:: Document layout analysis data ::
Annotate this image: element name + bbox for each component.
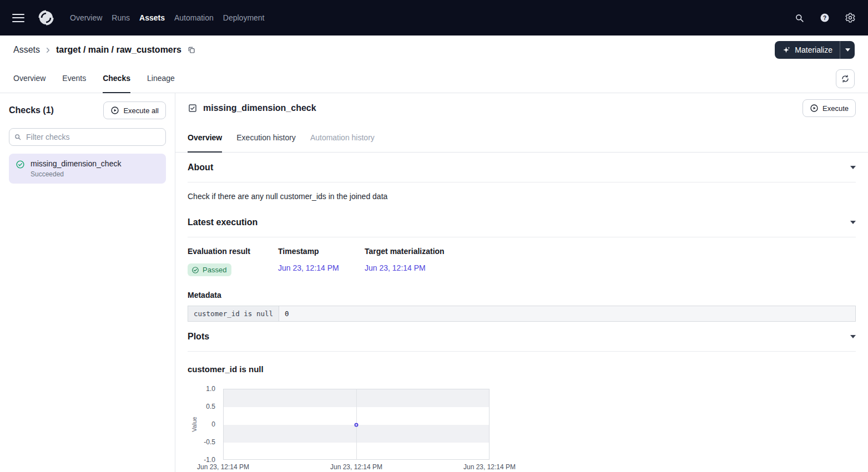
- asset-tabs: Overview Events Checks Lineage: [0, 64, 868, 93]
- target-materialization-link[interactable]: Jun 23, 12:14 PM: [365, 263, 856, 272]
- refresh-button[interactable]: [836, 69, 855, 88]
- status-badge-label: Passed: [203, 266, 226, 274]
- y-tick: 0: [188, 420, 215, 428]
- help-icon[interactable]: ?: [819, 12, 830, 23]
- metadata-table: customer_id is null 0: [188, 306, 856, 322]
- metadata-value: 0: [279, 306, 856, 322]
- timestamp-link[interactable]: Jun 23, 12:14 PM: [278, 263, 365, 272]
- nav-item-overview[interactable]: Overview: [70, 10, 102, 26]
- metadata-row: customer_id is null 0: [188, 306, 856, 322]
- check-item-name: missing_dimension_check: [31, 159, 121, 168]
- check-detail-panel: missing_dimension_check Execute Overview…: [175, 93, 868, 472]
- svg-text:?: ?: [823, 15, 826, 21]
- collapse-caret-icon[interactable]: [850, 166, 856, 169]
- column-evaluation-result: Evaluation result: [188, 247, 278, 256]
- column-target-materialization: Target materialization: [365, 247, 856, 256]
- y-tick: 1.0: [188, 385, 215, 393]
- top-nav-actions: ?: [794, 12, 856, 23]
- materialize-dropdown-button[interactable]: [840, 41, 855, 59]
- about-heading: About: [188, 163, 213, 172]
- check-item-status: Succeeded: [31, 170, 121, 178]
- dagster-logo-icon[interactable]: [37, 8, 55, 27]
- x-tick: Jun 23, 12:14 PM: [317, 463, 395, 471]
- collapse-caret-icon[interactable]: [850, 221, 856, 224]
- execute-label: Execute: [822, 104, 849, 113]
- data-point: [355, 423, 359, 427]
- materialize-split-button: Materialize: [775, 41, 855, 59]
- materialize-button-label: Materialize: [795, 45, 832, 54]
- breadcrumb-asset-path: target / main / raw_customers: [56, 45, 181, 55]
- nav-item-runs[interactable]: Runs: [112, 10, 130, 26]
- settings-gear-icon[interactable]: [845, 12, 856, 23]
- column-timestamp: Timestamp: [278, 247, 365, 256]
- latest-execution-heading: Latest execution: [188, 217, 258, 227]
- about-description: Check if there are any null customer_ids…: [188, 182, 856, 207]
- x-tick: Jun 23, 12:14 PM: [184, 463, 262, 471]
- about-section: About Check if there are any null custom…: [188, 153, 856, 207]
- detail-tab-automation-history: Automation history: [310, 123, 375, 153]
- execute-button[interactable]: Execute: [803, 99, 856, 117]
- filter-checks-input[interactable]: [9, 128, 166, 146]
- plot-area: [223, 389, 489, 460]
- latest-execution-section: Latest execution Evaluation result Times…: [188, 207, 856, 322]
- play-circle-icon: [810, 104, 819, 113]
- nav-item-automation[interactable]: Automation: [174, 10, 214, 26]
- execute-all-button[interactable]: Execute all: [103, 101, 166, 119]
- y-tick: 0.5: [188, 403, 215, 410]
- content: Checks (1) Execute all missing_dimension…: [0, 93, 868, 472]
- checks-panel-title: Checks (1): [9, 105, 54, 115]
- sparkle-icon: [782, 46, 790, 54]
- caret-down-icon: [845, 48, 850, 52]
- y-tick: -0.5: [188, 438, 215, 446]
- tab-lineage[interactable]: Lineage: [147, 64, 175, 93]
- tab-checks[interactable]: Checks: [103, 64, 130, 93]
- search-icon: [14, 133, 22, 141]
- collapse-caret-icon[interactable]: [850, 335, 856, 338]
- materialize-button[interactable]: Materialize: [775, 41, 840, 59]
- plots-heading: Plots: [188, 332, 209, 342]
- nav-item-assets[interactable]: Assets: [139, 10, 165, 26]
- refresh-icon: [841, 74, 850, 83]
- check-detail-tabs: Overview Execution history Automation hi…: [175, 123, 868, 153]
- play-circle-icon: [110, 106, 119, 115]
- chevron-right-icon: [45, 47, 51, 53]
- tab-overview[interactable]: Overview: [13, 64, 46, 93]
- check-list-item[interactable]: missing_dimension_check Succeeded: [9, 154, 166, 184]
- nav-item-deployment[interactable]: Deployment: [223, 10, 265, 26]
- metadata-heading: Metadata: [188, 291, 856, 300]
- check-detail-title: missing_dimension_check: [203, 103, 316, 113]
- menu-icon[interactable]: [12, 14, 24, 22]
- metadata-key: customer_id is null: [188, 306, 279, 322]
- y-tick: -1.0: [188, 456, 215, 464]
- top-nav: Overview Runs Assets Automation Deployme…: [0, 0, 868, 35]
- plot-chart: Value 1.0 0.5 0 -0.5 -1.0 Jun 23, 12:14 …: [188, 389, 498, 472]
- x-tick: Jun 23, 12:14 PM: [451, 463, 528, 471]
- checks-sidebar: Checks (1) Execute all missing_dimension…: [0, 93, 175, 472]
- chart-title: customer_id is null: [188, 364, 856, 374]
- detail-tab-overview[interactable]: Overview: [188, 123, 222, 153]
- top-nav-links: Overview Runs Assets Automation Deployme…: [70, 10, 265, 26]
- execute-all-label: Execute all: [123, 106, 159, 115]
- breadcrumb-row: Assets target / main / raw_customers Mat…: [0, 35, 868, 64]
- detail-tab-execution-history[interactable]: Execution history: [236, 123, 296, 153]
- tab-events[interactable]: Events: [62, 64, 86, 93]
- asset-check-icon: [188, 103, 198, 113]
- plots-section: Plots customer_id is null Value 1.0 0.5 …: [188, 322, 856, 472]
- check-success-icon: [16, 160, 25, 169]
- breadcrumb-assets-link[interactable]: Assets: [13, 45, 40, 55]
- search-icon[interactable]: [794, 13, 805, 23]
- status-badge: Passed: [188, 263, 231, 276]
- copy-icon[interactable]: [187, 45, 196, 54]
- check-circle-icon: [191, 266, 199, 274]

:: WHAT NEEDS TO BE DONE ::
Counting the lines above that hold "there", reply with the number and no other words.

:: RESPONSE FOR THIS EXERCISE ::
2